Leaving out every line that comes before the one containing "65%アルコール製剤 (668, 2441)", output the rest of the records exactly, the final line included.

Collected data
:::::
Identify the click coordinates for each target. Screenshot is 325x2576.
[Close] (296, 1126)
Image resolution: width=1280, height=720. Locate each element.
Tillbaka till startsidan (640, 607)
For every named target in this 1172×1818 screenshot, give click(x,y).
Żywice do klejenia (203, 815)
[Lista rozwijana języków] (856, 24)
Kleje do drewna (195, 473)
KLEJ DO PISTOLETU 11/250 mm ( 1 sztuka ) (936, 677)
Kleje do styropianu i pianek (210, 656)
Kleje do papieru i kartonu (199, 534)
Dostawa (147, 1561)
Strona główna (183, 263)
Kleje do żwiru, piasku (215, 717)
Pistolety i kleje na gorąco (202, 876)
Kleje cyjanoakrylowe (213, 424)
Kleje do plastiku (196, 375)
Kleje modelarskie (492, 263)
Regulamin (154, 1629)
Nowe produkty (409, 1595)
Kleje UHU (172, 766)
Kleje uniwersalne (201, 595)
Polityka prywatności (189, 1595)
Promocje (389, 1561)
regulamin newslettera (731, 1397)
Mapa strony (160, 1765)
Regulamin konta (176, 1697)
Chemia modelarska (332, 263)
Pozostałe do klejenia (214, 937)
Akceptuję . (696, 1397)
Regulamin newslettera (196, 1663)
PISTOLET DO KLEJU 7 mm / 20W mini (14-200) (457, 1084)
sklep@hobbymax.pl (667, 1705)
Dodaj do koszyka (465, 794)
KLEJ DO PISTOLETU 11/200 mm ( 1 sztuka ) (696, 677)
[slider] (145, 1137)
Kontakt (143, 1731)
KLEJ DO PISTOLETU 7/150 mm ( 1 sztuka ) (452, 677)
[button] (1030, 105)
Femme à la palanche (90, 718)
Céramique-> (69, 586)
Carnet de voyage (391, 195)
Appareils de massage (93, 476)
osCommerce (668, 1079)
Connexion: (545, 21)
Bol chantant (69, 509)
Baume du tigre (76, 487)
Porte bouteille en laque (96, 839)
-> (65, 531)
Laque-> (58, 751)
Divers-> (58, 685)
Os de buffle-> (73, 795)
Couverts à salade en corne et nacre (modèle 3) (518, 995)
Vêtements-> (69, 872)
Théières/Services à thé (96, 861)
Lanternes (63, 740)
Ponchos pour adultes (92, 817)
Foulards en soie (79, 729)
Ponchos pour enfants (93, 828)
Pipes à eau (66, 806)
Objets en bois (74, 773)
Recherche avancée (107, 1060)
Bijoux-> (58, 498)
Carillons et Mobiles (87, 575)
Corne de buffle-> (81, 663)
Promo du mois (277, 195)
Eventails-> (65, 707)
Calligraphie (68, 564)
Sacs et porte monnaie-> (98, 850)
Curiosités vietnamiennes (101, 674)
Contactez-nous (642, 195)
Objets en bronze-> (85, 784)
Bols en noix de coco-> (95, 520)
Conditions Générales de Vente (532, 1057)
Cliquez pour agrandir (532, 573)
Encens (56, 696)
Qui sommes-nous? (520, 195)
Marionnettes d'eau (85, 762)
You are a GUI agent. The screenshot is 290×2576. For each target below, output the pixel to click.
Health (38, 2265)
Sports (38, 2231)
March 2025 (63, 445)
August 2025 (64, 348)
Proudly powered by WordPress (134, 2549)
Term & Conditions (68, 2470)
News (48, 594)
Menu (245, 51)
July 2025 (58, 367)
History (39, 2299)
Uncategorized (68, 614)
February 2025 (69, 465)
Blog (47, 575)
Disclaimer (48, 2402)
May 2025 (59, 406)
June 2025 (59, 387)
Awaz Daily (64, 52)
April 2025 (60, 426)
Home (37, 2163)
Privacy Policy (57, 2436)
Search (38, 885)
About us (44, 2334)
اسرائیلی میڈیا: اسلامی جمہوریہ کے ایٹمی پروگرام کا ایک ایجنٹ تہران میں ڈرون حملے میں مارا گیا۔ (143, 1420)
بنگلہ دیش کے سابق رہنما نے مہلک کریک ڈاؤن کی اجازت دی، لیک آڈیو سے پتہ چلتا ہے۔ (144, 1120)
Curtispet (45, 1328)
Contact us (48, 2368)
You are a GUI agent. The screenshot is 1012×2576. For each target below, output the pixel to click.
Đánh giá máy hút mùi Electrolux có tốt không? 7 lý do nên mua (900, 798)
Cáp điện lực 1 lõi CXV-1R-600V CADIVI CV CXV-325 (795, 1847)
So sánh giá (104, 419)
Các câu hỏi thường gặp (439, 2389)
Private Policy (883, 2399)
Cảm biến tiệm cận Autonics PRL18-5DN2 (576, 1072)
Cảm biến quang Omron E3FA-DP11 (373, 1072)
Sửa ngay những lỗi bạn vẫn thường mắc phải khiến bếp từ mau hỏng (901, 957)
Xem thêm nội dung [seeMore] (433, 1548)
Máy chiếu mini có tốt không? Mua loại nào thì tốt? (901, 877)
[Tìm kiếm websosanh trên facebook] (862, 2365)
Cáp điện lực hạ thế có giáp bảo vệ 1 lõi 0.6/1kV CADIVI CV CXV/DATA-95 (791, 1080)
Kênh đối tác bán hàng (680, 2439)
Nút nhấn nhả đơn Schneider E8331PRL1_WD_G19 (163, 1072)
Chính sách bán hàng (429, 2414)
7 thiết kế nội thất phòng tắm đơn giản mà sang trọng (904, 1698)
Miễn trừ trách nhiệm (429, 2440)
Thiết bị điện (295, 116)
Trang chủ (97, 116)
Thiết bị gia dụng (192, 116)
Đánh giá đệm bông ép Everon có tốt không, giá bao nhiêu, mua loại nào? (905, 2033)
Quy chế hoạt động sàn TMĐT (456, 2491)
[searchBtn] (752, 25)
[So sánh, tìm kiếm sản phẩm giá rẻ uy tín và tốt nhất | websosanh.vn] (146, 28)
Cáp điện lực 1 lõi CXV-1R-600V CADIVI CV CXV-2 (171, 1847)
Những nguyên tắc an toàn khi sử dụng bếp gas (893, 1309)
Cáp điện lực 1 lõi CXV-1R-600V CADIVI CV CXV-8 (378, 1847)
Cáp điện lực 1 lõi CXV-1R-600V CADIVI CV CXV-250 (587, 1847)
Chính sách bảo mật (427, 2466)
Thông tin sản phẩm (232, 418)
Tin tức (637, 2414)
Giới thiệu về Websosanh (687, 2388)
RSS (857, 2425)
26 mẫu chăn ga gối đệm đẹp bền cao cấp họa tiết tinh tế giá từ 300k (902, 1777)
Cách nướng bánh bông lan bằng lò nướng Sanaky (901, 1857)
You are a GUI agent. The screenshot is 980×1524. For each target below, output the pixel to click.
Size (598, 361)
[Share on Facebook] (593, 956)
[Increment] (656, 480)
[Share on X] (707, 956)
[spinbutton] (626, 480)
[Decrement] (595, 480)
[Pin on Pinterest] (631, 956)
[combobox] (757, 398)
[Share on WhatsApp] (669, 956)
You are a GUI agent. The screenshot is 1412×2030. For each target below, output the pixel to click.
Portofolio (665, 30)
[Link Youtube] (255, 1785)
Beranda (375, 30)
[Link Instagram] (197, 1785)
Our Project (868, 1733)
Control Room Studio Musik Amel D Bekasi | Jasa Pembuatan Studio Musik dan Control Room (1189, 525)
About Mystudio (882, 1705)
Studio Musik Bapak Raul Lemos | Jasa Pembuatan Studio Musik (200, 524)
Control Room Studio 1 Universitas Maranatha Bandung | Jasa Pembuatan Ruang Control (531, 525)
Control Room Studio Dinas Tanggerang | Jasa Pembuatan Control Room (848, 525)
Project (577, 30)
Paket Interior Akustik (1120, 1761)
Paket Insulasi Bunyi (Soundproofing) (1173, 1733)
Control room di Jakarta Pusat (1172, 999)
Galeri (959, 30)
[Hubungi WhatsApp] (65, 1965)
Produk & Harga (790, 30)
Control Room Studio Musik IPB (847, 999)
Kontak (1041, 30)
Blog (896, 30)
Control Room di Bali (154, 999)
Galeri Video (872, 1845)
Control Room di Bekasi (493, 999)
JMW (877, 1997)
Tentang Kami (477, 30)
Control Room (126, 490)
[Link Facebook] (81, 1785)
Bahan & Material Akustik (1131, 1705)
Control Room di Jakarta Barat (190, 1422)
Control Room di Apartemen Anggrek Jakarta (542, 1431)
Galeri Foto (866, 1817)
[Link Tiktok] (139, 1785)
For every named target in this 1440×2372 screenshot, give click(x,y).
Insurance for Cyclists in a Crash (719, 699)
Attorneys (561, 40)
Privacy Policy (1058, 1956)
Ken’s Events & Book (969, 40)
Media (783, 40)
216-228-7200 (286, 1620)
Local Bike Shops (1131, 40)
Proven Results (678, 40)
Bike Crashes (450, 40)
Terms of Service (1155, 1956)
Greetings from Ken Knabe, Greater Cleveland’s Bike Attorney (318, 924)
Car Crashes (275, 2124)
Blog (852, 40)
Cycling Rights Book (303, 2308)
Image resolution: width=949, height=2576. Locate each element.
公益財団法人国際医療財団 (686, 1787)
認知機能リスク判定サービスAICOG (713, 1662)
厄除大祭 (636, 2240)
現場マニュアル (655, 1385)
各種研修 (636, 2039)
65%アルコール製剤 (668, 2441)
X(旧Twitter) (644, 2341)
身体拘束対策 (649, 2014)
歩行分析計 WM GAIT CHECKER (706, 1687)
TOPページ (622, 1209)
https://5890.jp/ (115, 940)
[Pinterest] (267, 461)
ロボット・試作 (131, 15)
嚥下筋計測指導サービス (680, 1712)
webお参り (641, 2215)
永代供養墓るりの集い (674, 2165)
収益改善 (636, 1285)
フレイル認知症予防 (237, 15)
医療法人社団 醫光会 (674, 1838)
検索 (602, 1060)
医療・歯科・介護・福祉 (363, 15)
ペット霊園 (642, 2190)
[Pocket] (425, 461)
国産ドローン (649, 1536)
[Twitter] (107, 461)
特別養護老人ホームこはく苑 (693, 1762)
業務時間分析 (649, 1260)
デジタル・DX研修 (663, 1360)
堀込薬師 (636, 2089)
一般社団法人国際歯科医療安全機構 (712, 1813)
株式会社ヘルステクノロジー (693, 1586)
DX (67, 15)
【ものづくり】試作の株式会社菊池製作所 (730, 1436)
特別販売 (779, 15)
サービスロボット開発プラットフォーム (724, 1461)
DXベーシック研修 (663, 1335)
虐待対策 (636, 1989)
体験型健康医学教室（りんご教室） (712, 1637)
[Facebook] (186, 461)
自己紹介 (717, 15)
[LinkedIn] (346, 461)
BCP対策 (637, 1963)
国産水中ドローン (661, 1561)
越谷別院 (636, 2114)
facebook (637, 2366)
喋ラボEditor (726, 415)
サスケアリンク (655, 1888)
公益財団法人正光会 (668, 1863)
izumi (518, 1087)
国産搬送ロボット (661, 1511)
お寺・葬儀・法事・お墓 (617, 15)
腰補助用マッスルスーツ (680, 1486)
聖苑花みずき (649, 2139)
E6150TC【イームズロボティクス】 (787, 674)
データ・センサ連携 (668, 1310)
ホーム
:::::
* **Output for this exercise**
65%アルコール製剤 (668, 2441)
X(旧Twitter) (644, 2341)
身体拘束対策 (649, 2014)
歩行分析計 WM GAIT CHECKER (706, 1687)
TOPページ (622, 1209)
https://5890.jp/ (115, 940)
[Pinterest] (267, 461)
ロボット・試作 (131, 15)
嚥下筋計測指導サービス (680, 1712)
webお参り (641, 2215)
永代供養墓るりの集い (674, 2165)
収益改善 (636, 1285)
フレイル認知症予防 (237, 15)
医療法人社団 醫光会 (674, 1838)
検索 (602, 1060)
医療・歯科・介護・福祉 (363, 15)
ペット霊園 (642, 2190)
[Pocket] (425, 461)
国産ドローン (649, 1536)
[Twitter] (107, 461)
特別養護老人ホームこはく苑 (693, 1762)
業務時間分析 (649, 1260)
デジタル・DX研修 (663, 1360)
堀込薬師 (636, 2089)
一般社団法人国際歯科医療安全機構 (712, 1813)
株式会社ヘルステクノロジー (693, 1586)
DX (67, 15)
【ものづくり】試作の株式会社菊池製作所 (730, 1436)
特別販売 (779, 15)
サービスロボット開発プラットフォーム (724, 1461)
DXベーシック研修 (663, 1335)
虐待対策 (636, 1989)
体験型健康医学教室（りんご教室） (712, 1637)
[Facebook] (186, 461)
自己紹介 (717, 15)
[LinkedIn] (346, 461)
BCP対策 (637, 1963)
国産水中ドローン (661, 1561)
越谷別院 (636, 2114)
facebook (637, 2366)
喋ラボEditor (726, 415)
サスケアリンク (655, 1888)
公益財団法人正光会 (668, 1863)
izumi (518, 1087)
国産搬送ロボット (661, 1511)
お寺・葬儀・法事・お墓 (617, 15)
腰補助用マッスルスーツ (680, 1486)
聖苑花みずき (649, 2139)
E6150TC【イームズロボティクス】 (787, 674)
データ・センサ連携 (668, 1310)
ホーム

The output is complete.